Congratulations to Alan Kohler for being the first in the MSM to FINALLY cut through the guff to Australia’s real problem:
On Thursday last week, JP Morgan’s Australian economist Stephen Walters published two devastating charts. Here they are:
To sum up: interest rates and the minimum wage are roughly double the global average, electricity costs about 50 per cent more here, and the price of gas is getting on for triple the global average. And while wages growth here is the weakest it’s been since the 1990s, the average wage level remains 70 per cent above the global mean.
Business confidence has slumped and it is generally agreed that the biggest problem in the Australian economy right now is the failure of businesses to invest.
…Although the recent Canberra circus is undoubtedly a factor, for most business people the real problem is the cost of doing business in Australia.
Exactly.

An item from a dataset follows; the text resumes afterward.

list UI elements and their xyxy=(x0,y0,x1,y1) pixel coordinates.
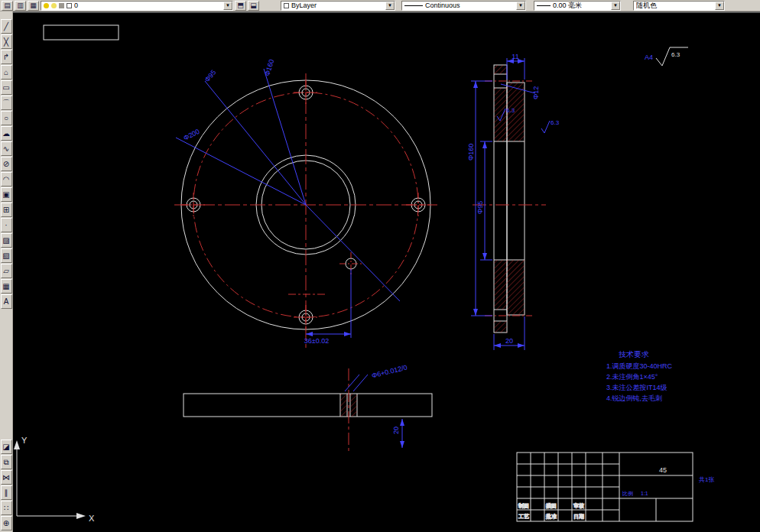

And the Walters chart does not capture the biggest factor of all, land prices, which are astronomically high relative to other nations.
We’ve had two consecutive booms, the first in land prices, the second in mining and it has left us with an incredible dose of Double Dutch disease with everything from dirt to the dollar pricing us out of global markets.
It’s not confidence, it’s competitiveness. It’s not cyclical, it’s structural. And neither the RBA nor Government has the faintest clue about the real problem. Indeed, applying cyclical solutions – such as inflating asset prices to chase wealth effects and “confidence” – only makes the real problem worse.